Consider the spatial mollification \begin{align} &u^\varepsilon(x,t)=\int_\mathbb{R} \eta_\varepsilon(x-y)u(y,t)dy, \end{align} which has compact support. Let $\varphi\in C^\infty_c(\mathbb{R}\times[0,\infty))$ be a smooth test function; we compute \begin{align} I=&\iint_{t>0} u^\varepsilon_t \varphi dxdt=-\iint_{t>0}u^\varepsilon\varphi_tdxdt-\int_\mathbb{R} u^\varepsilon(x,0)\varphi(x,0) dx\label{eq1} \\ =&-\int_0^\infty\int_\mathbb{R}\int_\mathbb{R} \eta_\varepsilon(x-y)u(y,t)\varphi_t(x,t)dydxdt-\int_\mathbb{R}\int_\mathbb{R} \eta_\varepsilon(x-y)u(y,0)\varphi(x,0)dydx\\ =&-\int_0^\infty\int_\mathbb{R}\int_\mathbb{R} \eta(y-x)u(y,t)\varphi_t(x,t)dxdydt-\int_\mathbb{R}\int_\mathbb{R} \eta_\varepsilon(y-x)g(y)\varphi(x,0)dxdy\\ =&-\int_0^\infty\int_\mathbb{R} \varphi^\varepsilon_t(y,t)u(y,t)dydt-\int_\mathbb{R} \varphi^\varepsilon(y,0)g(y)dy\\ =&-\iint_{t>0}u\varphi^\varepsilon_t dxdt-\int_\mathbb{R} g\varphi^\varepsilon(\cdot,0)dx,\\ \end{align} where we used Fubini's theorem and integration by parts.

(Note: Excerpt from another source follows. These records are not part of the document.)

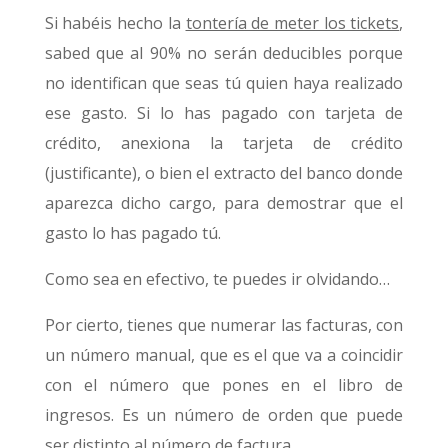
Si habéis hecho la
tontería de meter los tickets
,
sabed que al 90% no serán deducibles porque
no identifican que seas tú quien haya realizado
ese gasto. Si lo has pagado con tarjeta de
crédito, anexiona la tarjeta de crédito
(justificante), o bien el extracto del banco donde
aparezca dicho cargo, para demostrar que el
gasto lo has pagado tú.
Como sea en efectivo, te puedes ir olvidando…
Por cierto, tienes que numerar las facturas, con
un número manual, que es el que va a coincidir
con el número que pones en el libro de
ingresos. Es un número de orden que puede
ser distinto al número de factura.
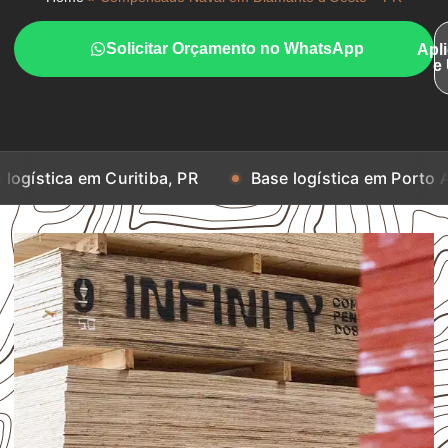
Solicitar Orçamento no WhatsApp
Apl
e
m Curitiba, PR
Base logística em Porto Alegre, RS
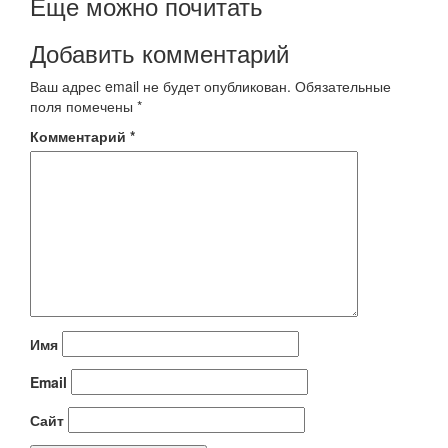
Еще можно почитать
Добавить комментарий
Ваш адрес email не будет опубликован.
Обязательные
поля помечены
*
Комментарий
*
Имя
Email
Сайт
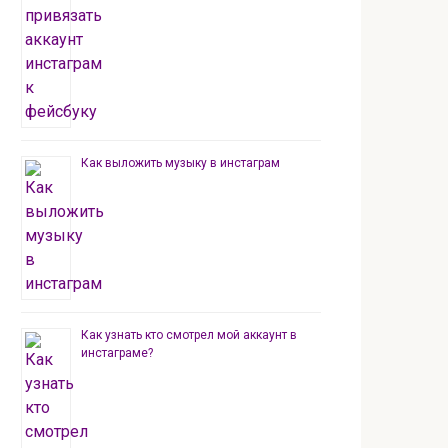
Как выложить музыку в инстаграм
Как узнать кто смотрел мой аккаунт в
инстаграме?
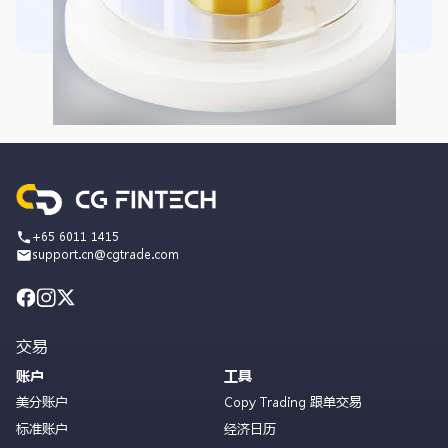
+65 6011 1415
support.cn@cgtrade.com
交易
账户
工具
美分账户
Copy Trading 跟单交易
标准账户
经济日历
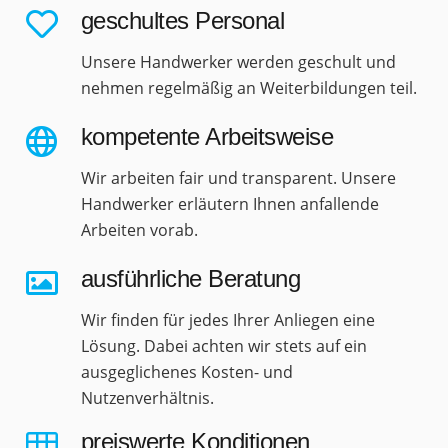
geschultes Personal
Unsere Handwerker werden geschult und
nehmen regelmäßig an Weiterbildungen teil.
kompetente Arbeitsweise
Wir arbeiten fair und transparent. Unsere
Handwerker erläutern Ihnen anfallende
Arbeiten vorab.
ausführliche Beratung
Wir finden für jedes Ihrer Anliegen eine
Lösung. Dabei achten wir stets auf ein
ausgeglichenes Kosten- und
Nutzenverhältnis.
preiswerte Konditionen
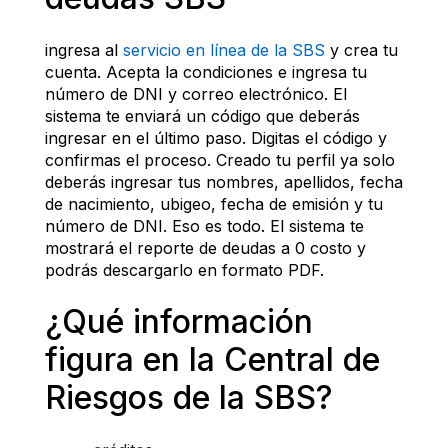
ingresa al 
servicio en línea de la SBS
 y crea tu 
cuenta. Acepta la condiciones e ingresa tu 
número de DNI y correo electrónico. El 
sistema te enviará un código que deberás 
ingresar en el último paso. Digitas el código y 
confirmas el proceso. Creado tu perfil ya solo 
deberás ingresar tus nombres, apellidos, fecha 
de nacimiento, ubigeo, fecha de emisión y tu 
número de DNI. Eso es todo. El sistema te 
mostrará el reporte de deudas a 0 costo y 
podrás descargarlo en formato PDF.
¿Qué información 
figura en la Central de 
Riesgos de la SBS?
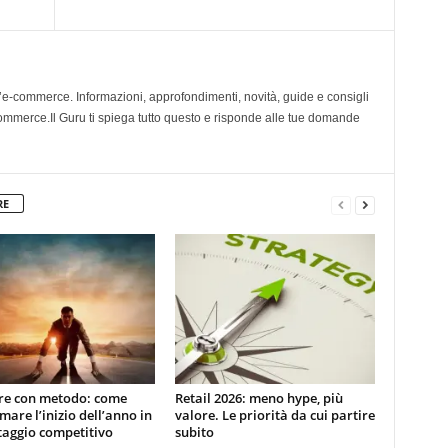
l’e-commerce. Informazioni, approfondimenti, novità, guide e consigli
 ecommerce.Il Guru ti spiega tutto questo e risponde alle tue domande
RE
ire con metodo: come
Retail 2026: meno hype, più
mare l’inizio dell’anno in
valore. Le priorità da cui partire
taggio competitivo
subito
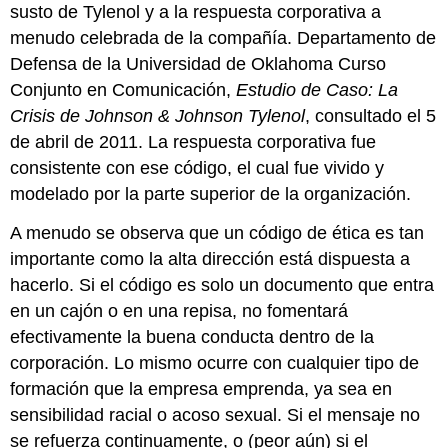
susto de Tylenol y a la respuesta corporativa a
menudo celebrada de la compañía.
Departamento de
Defensa de la Universidad de Oklahoma Curso
Conjunto en Comunicación,
Estudio de Caso: La
Crisis de Johnson & Johnson Tylenol
, consultado el 5
de abril de 2011.
La respuesta corporativa fue
consistente con ese código, el cual fue vivido y
modelado por la parte superior de la organización.
A menudo se observa que un código de ética es tan
importante como la alta dirección está dispuesta a
hacerlo. Si el código es solo un documento que entra
en un cajón o en una repisa, no fomentará
efectivamente la buena conducta dentro de la
corporación. Lo mismo ocurre con cualquier tipo de
formación que la empresa emprenda, ya sea en
sensibilidad racial o acoso sexual. Si el mensaje no
se refuerza continuamente, o (peor aún) si el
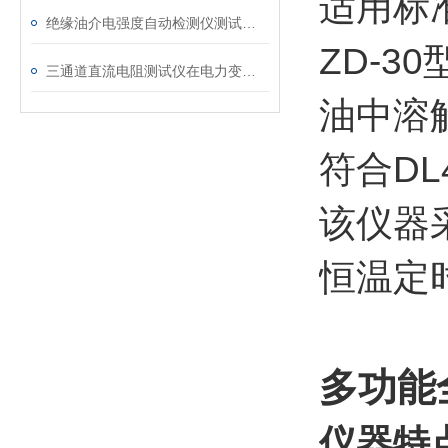
适用标准：
绝缘油介电强度自动检测仪测试全流程：从取样到报告
ZD-3
三通道直流电阻测试仪在电力变压器检测中的关键作用
油中溶
符合DL
该仪器
恒温定
多功能
仪器特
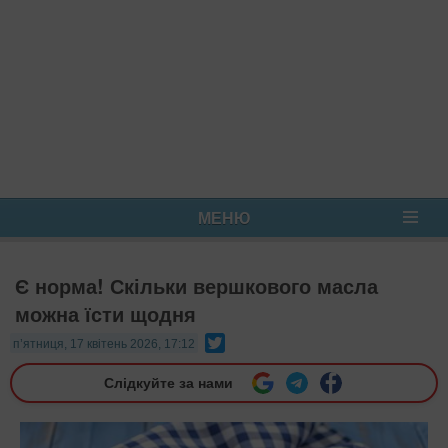
МЕНЮ
Є норма! Скільки вершкового масла
можна їсти щодня
Twitter
п’ятниця, 17 квітень 2026, 17:12
Слідкуйте за нами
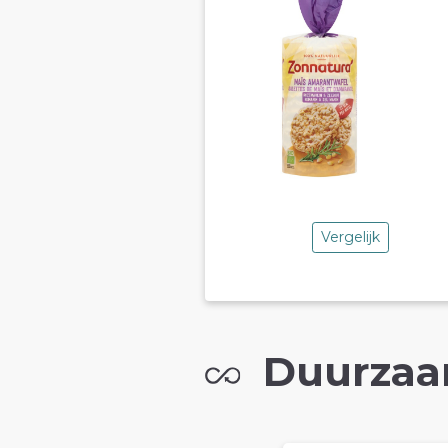
Vergelijk
Duurzaa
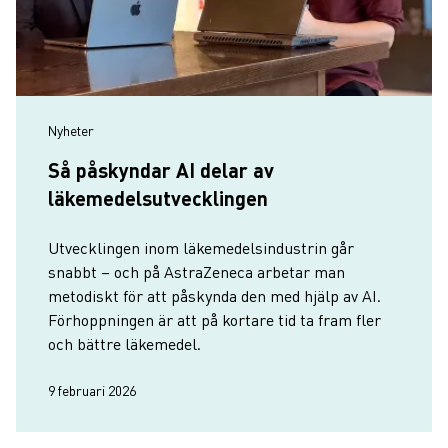
Nyheter
Så påskyndar AI delar av
läkemedelsutvecklingen
Utvecklingen inom läkemedelsindustrin går
snabbt – och på AstraZeneca arbetar man
metodiskt för att påskynda den med hjälp av AI.
Förhoppningen är att på kortare tid ta fram fler
och bättre läkemedel.
9 februari 2026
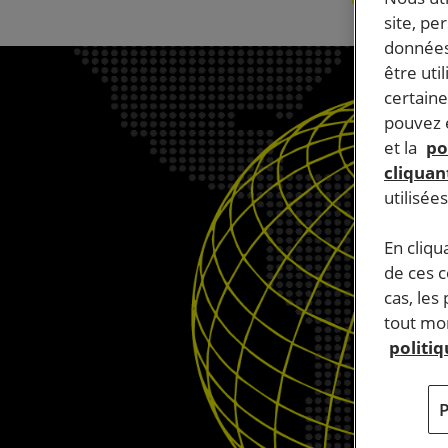
site, pe
données
être uti
certaine
pouvez e
et la
po
cliquant
utilisée
En cliqu
de ces 
cas, les
tout mom
politi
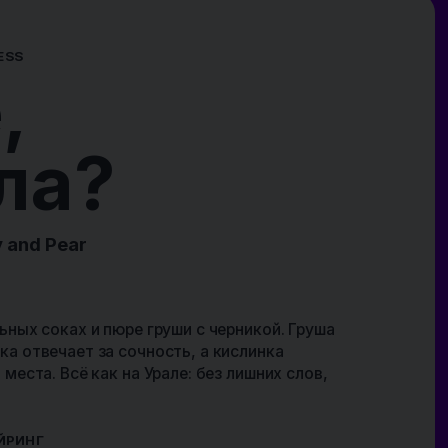
. Груша
а
 слов,
йк с
ичным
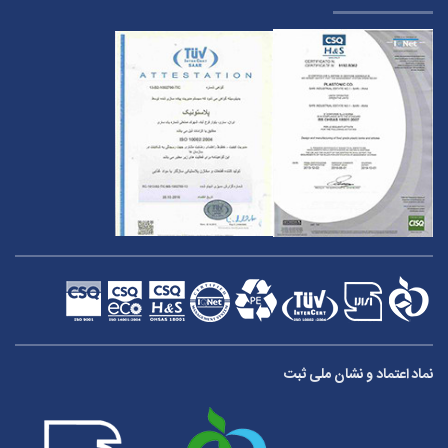
نماد اعتماد و نشان ملی ثبت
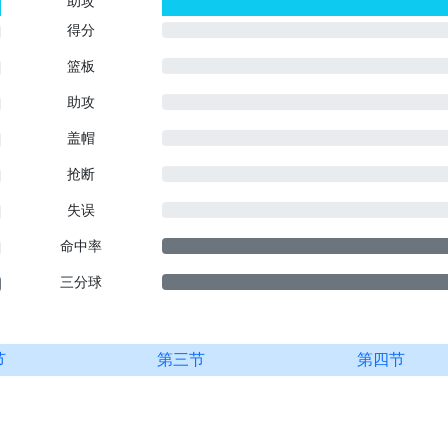
助攻
0
0
得分
篮板
助攻
盖帽
抢断
失误
命中率
三分球
节
第三节
第四节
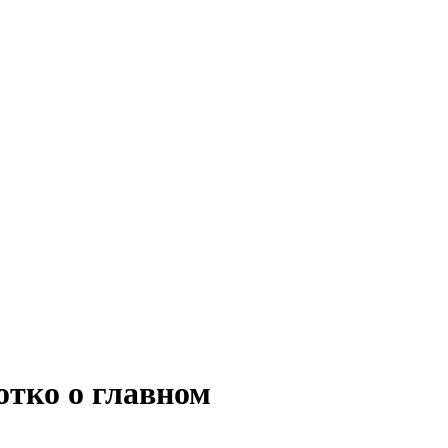
отко о главном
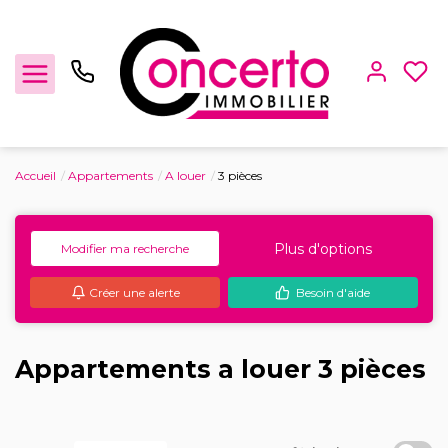
Accueil
Appartements
A louer
3 pièces
Achat / Vente
Plus d'options
Modifier ma recherche
Location
Créer une alerte
Besoin d'aide
Gestion locative
Locaux Professionnels
Appartements a louer 3 pièces
Estimation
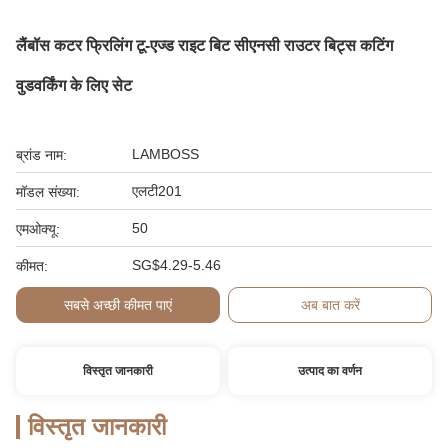
लैंबॉस कटर फ्रिलिंग टू-एज्ड राइट बिट सीएनसी राउटर बिट्स कटिंग
वुडवर्किंग के लिए सेट
LAMBOSS
ब्रांड नाम:
एलटी201
मॉडल संख्या:
50
एमओक्यू:
SG$4.29-5.46
कीमत:
सबसे अच्छी कीमत पाएं
अब बात करें
विस्तृत जानकारी
उत्पाद का वर्णन
विस्तृत जानकारी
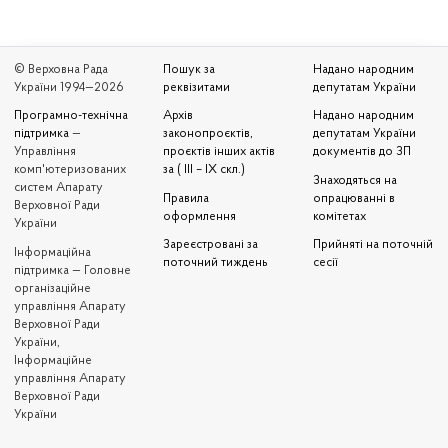
© Верховна Рада
Пошук за
Надано народним
України 1994—2026
реквізитами
депутатам України
Програмно-технічна
Архів
Надано народним
підтримка
—
законопроєктів,
депутатам України
Управління
проєктів інших актів
документів до ЗП
комп'ютеризованих
за ( III – IX скл.)
Знаходяться на
систем Апарату
Правила
опрацюванні в
Верховної Ради
оформлення
комітетах
України
Зареєстровані за
Прийняті на поточній
Iнформаційна
поточний тиждень
сесії
підтримка — Головне
організаційне
управління Апарату
Верховної Ради
України,
Інформаційне
управління Апарату
Верховної Ради
України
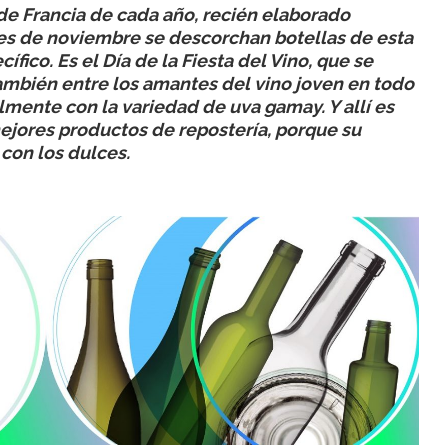
 de Francia de cada año, recién elaborado
es de noviembre se descorchan botellas de esta
fico. Es el Día de la Fiesta del Vino, que se
también entre los amantes del vino joven en todo
lmente con la variedad de uva gamay. Y allí es
ores productos de repostería, porque su
con los dulces.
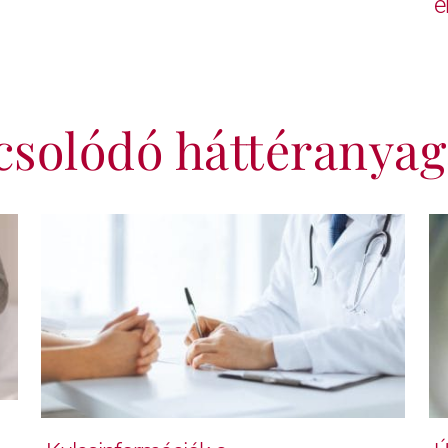
é
csolódó háttéranyag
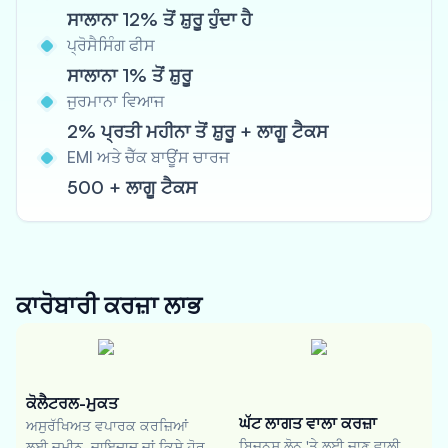
ਸਾਲਾਨਾ 12% ਤੋਂ ਸ਼ੁਰੂ ਹੁੰਦਾ ਹੈ
ਪ੍ਰੋਸੈਸਿੰਗ ਫੀਸ
ਸਾਲਾਨਾ 1% ਤੋਂ ਸ਼ੁਰੂ
ਜੁਰਮਾਨਾ ਵਿਆਜ
2% ਪ੍ਰਤੀ ਮਹੀਨਾ ਤੋਂ ਸ਼ੁਰੂ + ਲਾਗੂ ਟੈਕਸ
EMI ਅਤੇ ਚੈੱਕ ਬਾਊਂਸ ਚਾਰਜ
500 + ਲਾਗੂ ਟੈਕਸ
ਕਾਰੋਬਾਰੀ ਕਰਜ਼ਾ
ਲਾਭ
ਕੋਲੈਟਰਲ-ਮੁਕਤ
ਘੱਟ ਲਾਗਤ ਵਾਲਾ ਕਰਜ਼ਾ
ਅਸੁਰੱਖਿਅਤ ਵਪਾਰਕ ਕਰਜ਼ਿਆਂ
ਬਿਜ਼ਨਸ ਲੋਨ 'ਤੇ ਲਈ ਜਾਣ ਵਾਲੀ
ਲਈ ਜ਼ਮੀਨ, ਜਾਇਦਾਦ ਜਾਂ ਕਿਸੇ ਹੋਰ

Since $u$ is an integral solution we get that $I$ is equal to \begin{align} &\iint_{t>0}F(u)\varphi^\varepsilon_xdxdt= \int_0^\infty\int_\mathbb{R}\int_\mathbb{R} \eta_\varepsilon(x-y)F(u(x,t))\varphi_x(y,t)dydxdt\\ =&\int_0^\infty\int_\mathbb{R}\int_\mathbb{R} \eta_\varepsilon(y-x)F(u(x,t))\varphi_x(y,t)dxdydt\\ =&\int_{0}^\infty \int_\mathbb{R} (F\circ u)^\varepsilon(y,t) \varphi_x(y,t)dydt\\ =&-\iint_{t>0} (F\circ u)^\varepsilon_x\varphi dxdt+\int_0^\infty \bigg|_{y=-\infty}^{\infty} (F\circ u)^\varepsilon(y,t) \varphi(y,t)dt\\ =&-\iint_{t>0}(F\circ u)^\varepsilon_x\varphi dxdt. \end{align} Therefore $u^\varepsilon$ solves the equation $u^\varepsilon_t +(F\circ u)^\varepsilon_x=0$ in $\mathbb{R}\times [0,\infty)$. Now \begin{align} \frac{d}{dt}\int_\mathbb{R} u^\varepsilon(x,t)dx&=\int_\mathbb{R} -(F\circ u)^\varepsilon_x(x,t)dx=0. \end{align} Therefore for all $t>0$ we have \begin{align} \int_\mathbb{R} u^\varepsilon(x,t)dx=\int_\mathbb{R} u^\varepsilon (x,0)dx. \end{align} Since $u$ has compact support, the statement follows by taking $\varepsilon\to 0$.